Task details: Below is a listing; repeat exactly the lines from the one containing "After El-Sayed Win" to the one containing "By contrast, Atlantis has no archaeological", both included.

Entries shown:
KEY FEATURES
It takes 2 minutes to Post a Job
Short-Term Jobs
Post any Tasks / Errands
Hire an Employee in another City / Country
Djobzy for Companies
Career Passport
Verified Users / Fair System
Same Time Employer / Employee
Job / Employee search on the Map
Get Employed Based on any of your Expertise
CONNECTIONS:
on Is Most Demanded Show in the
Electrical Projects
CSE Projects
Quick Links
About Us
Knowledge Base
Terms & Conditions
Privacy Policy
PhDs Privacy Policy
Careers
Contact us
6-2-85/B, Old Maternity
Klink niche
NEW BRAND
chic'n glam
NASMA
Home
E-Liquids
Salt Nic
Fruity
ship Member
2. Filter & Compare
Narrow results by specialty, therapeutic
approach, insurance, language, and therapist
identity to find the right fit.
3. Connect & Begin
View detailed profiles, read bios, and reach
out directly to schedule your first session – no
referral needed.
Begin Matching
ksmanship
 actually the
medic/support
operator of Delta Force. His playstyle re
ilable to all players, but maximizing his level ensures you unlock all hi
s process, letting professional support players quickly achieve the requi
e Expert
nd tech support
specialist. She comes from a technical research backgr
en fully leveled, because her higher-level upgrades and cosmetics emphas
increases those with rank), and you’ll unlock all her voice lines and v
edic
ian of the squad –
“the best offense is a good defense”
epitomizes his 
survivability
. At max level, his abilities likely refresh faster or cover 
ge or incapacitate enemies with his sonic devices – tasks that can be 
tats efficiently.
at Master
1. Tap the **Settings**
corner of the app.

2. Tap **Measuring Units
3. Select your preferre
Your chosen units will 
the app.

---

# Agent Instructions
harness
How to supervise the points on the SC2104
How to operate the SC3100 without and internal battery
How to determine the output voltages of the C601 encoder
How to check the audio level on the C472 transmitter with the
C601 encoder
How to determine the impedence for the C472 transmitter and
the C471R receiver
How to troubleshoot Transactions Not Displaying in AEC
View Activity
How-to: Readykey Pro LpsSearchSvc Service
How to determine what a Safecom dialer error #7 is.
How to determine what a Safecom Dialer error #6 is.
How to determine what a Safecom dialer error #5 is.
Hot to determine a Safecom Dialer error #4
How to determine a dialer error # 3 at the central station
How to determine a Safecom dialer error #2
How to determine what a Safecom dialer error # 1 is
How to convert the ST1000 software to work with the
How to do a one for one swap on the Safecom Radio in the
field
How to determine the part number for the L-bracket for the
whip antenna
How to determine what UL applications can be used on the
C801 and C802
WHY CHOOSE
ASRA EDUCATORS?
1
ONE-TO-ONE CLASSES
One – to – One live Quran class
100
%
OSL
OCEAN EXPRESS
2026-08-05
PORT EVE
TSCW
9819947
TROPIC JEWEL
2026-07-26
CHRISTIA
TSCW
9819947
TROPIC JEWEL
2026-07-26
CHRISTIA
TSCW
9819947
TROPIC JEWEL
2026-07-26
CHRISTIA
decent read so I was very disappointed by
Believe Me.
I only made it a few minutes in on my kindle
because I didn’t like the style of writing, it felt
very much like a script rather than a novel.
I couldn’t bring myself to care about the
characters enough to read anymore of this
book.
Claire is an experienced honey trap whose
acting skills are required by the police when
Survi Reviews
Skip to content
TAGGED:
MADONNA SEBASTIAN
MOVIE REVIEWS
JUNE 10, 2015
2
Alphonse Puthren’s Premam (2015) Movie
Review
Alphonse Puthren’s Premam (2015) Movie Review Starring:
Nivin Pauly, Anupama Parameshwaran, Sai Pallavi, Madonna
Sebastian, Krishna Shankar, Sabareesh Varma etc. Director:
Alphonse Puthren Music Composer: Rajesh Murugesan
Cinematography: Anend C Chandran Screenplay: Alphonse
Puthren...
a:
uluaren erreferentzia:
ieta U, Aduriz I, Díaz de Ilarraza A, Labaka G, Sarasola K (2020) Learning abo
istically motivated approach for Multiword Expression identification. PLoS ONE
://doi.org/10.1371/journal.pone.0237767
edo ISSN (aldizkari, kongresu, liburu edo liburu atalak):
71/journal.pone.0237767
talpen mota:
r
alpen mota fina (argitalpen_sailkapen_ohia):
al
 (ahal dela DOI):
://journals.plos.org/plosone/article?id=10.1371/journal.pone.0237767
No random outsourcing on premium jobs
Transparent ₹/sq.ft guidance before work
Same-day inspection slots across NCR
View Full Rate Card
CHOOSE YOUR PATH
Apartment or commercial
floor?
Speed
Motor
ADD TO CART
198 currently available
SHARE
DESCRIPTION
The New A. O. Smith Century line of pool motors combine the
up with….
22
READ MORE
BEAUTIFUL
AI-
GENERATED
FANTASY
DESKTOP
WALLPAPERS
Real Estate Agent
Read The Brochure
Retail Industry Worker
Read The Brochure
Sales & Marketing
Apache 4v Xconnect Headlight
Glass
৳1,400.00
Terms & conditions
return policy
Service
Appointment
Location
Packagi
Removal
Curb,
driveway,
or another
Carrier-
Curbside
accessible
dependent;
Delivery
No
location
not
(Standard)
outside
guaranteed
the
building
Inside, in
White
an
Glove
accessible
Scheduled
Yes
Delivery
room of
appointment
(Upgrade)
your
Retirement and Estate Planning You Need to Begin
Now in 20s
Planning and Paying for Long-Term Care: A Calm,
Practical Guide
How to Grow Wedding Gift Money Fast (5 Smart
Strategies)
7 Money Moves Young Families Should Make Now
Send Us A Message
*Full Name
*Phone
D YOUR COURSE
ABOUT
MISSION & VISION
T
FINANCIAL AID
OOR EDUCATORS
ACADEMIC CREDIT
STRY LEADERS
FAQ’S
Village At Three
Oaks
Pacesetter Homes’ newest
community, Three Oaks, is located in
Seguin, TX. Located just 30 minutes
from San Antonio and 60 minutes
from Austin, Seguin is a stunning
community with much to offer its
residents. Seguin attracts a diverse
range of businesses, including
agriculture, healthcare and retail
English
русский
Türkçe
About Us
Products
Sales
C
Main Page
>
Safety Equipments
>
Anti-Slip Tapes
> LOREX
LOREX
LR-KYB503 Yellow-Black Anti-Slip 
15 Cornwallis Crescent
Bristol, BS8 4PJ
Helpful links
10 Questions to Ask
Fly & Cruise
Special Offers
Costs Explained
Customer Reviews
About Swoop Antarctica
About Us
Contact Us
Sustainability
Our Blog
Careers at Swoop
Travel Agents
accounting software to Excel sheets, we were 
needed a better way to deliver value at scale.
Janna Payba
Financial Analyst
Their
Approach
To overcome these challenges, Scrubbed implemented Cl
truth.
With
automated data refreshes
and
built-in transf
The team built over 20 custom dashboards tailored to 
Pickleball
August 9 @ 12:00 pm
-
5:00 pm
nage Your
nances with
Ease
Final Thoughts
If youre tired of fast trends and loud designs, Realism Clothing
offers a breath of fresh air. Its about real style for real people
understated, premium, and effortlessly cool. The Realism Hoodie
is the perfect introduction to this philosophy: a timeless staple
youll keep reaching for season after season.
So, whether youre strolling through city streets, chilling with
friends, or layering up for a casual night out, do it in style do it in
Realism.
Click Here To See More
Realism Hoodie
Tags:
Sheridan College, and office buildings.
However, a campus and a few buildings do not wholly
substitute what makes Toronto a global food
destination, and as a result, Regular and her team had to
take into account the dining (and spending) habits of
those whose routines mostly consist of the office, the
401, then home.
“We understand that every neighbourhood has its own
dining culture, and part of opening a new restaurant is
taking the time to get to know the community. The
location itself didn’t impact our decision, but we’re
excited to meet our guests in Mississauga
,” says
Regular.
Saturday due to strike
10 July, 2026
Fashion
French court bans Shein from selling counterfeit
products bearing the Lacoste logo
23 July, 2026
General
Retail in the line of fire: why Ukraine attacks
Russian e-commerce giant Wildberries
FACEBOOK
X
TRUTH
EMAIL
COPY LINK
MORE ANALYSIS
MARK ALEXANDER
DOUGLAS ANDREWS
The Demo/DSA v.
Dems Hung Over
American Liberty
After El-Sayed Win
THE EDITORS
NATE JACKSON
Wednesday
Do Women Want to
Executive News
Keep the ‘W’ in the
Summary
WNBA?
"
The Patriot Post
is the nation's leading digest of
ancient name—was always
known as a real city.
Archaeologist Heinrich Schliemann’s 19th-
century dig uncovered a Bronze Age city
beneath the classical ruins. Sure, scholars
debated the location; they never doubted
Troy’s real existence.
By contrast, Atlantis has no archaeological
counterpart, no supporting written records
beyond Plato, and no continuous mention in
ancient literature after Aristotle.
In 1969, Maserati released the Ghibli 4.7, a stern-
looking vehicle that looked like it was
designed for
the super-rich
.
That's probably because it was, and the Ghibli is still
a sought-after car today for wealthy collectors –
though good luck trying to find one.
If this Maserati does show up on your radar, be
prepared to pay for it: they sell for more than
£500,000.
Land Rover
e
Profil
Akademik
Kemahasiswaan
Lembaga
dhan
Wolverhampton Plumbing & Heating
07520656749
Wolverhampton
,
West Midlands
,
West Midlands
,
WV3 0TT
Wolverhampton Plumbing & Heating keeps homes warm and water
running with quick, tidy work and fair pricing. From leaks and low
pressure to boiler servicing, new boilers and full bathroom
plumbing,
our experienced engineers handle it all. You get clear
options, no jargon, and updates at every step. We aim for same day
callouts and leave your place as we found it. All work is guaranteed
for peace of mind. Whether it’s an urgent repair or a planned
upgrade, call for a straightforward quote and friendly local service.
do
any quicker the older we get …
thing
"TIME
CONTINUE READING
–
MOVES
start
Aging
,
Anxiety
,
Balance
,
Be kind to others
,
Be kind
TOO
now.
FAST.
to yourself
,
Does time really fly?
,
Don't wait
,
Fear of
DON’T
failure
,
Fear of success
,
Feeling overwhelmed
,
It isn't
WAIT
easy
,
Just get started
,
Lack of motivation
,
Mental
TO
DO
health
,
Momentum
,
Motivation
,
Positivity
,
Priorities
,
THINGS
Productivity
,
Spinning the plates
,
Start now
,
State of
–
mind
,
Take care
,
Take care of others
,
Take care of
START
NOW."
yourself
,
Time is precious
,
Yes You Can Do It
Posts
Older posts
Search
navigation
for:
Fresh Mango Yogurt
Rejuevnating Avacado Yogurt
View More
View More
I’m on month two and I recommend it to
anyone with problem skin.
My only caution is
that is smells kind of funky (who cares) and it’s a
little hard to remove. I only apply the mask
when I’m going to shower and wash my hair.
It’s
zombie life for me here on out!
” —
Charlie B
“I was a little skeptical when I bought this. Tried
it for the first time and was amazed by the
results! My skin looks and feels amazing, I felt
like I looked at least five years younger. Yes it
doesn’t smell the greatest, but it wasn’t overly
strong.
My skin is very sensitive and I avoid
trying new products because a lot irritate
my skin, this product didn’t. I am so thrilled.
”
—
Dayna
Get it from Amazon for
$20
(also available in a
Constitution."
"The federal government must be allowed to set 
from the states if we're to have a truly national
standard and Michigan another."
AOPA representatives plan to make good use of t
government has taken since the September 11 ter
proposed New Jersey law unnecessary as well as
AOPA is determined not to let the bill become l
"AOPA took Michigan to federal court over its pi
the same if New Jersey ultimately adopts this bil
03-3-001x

Solution to this task:
After El-Sayed Win
THE EDITORS
NATE JACKSON
Wednesday
Do Women Want to
Executive News
Keep the ‘W’ in the
Summary
WNBA?
"
The Patriot Post
is the nation's leading digest of
ancient name—was always
known as a real city.
Archaeologist Heinrich Schliemann’s 19th-
century dig uncovered a Bronze Age city
beneath the classical ruins. Sure, scholars
debated the location; they never doubted
Troy’s real existence.
By contrast, Atlantis has no archaeological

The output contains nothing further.